Table 7 compares the average flight time, average path length, and task completion rate of APF, Ge-Apf, and LSTM-DQN-APF under windy and non-windy conditions. The LSTM-DQN-APF algorithm shows significant advantages in average flight time, average path length, and task completion rate under both windy and non-windy conditions. In contrast, the APF algorithm has many issues in both environments. Under windless conditions, when applying APF, the UAV reached an unreachable target state after flying for 20 s, resulting in increased experimental time and path length. In windy conditions, the APF algorithm causes the UAV to be affected by the wind field, deviating from the target point. After flying for 15 s, it gets trapped in a local minimum. Under the influence of the wind field, the virtual UAV in the simulation environment experiences multiple collisions and fails to find the correct path for an extended period. This not only increases the experimental time and flight path length but also potentially introduces safety risks in practical applications. While the Ge-Apf algorithm outperforms APF in certain aspects, its overall performance is still inferior to LSTM-DQN-APF. This indicates that the LSTM-DQN-APF algorithm has better performance and adaptability in path planning and flight control for UAVs, especially in complex environments (such as wind fields), providing more reliable algorithmic support for the application of UAVs in real-world complex environments.

5. Discussion

In this paper, by means of virtual–real combination, the proposed LSTM-DQN-APF is verified to be able to effectively solve the local minima, target unreachability, and time-varying problems in complex battlefield environments faced by the traditional artificial potential field method in UAV trajectory planning.
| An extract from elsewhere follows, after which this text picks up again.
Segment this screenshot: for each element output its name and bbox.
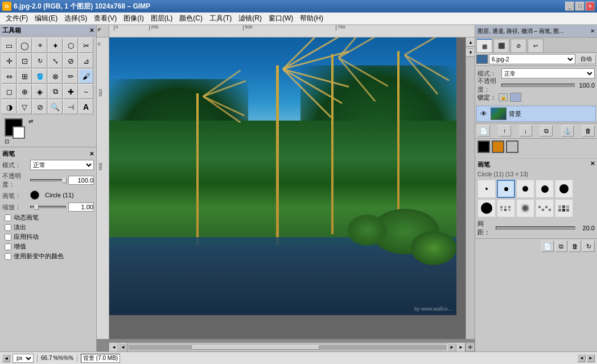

The virtual–reality interaction system therein presents the physical entity in digitalization with a multi-dimensional, multi-space, multi-scale model and takes the multi-source heterogeneous data as a link, connects the physical entity with the virtual space operation in real time, maps it in real time, and refreshes it in real time; constantly improves the model and parameters of the simulation environment; gradually improves the realism of the simulation environment; improves the credibility of the simulation results; and reduces the difficulty of migrating from the simulation environment to the real environment. The final goal is to improve the simulation environment with the help of the virtual space simulation. The ultimate goal is to further improve the physical entity verification capability based on digital twin technology by means of simulation and visualization in virtual space.

Author Contributions

Conceptualization, Y.L. and Y.F.; methodology, X.W.; software, X.W.; validation, Y.L.; formal analysis, Y.L.; investigation, S.Q.; resources, Y.F. and Y.Y.; data curation, Y.Y. and M.D.; writing—original draft preparation, X.W.; writing—review and editing, Y.L.; visualization, M.D.; supervision, Y.L.; project administration, Y.F.; funding acquisition, Y.F. All authors have read and agreed to the published version of the manuscript.

Funding

This research received no external funding.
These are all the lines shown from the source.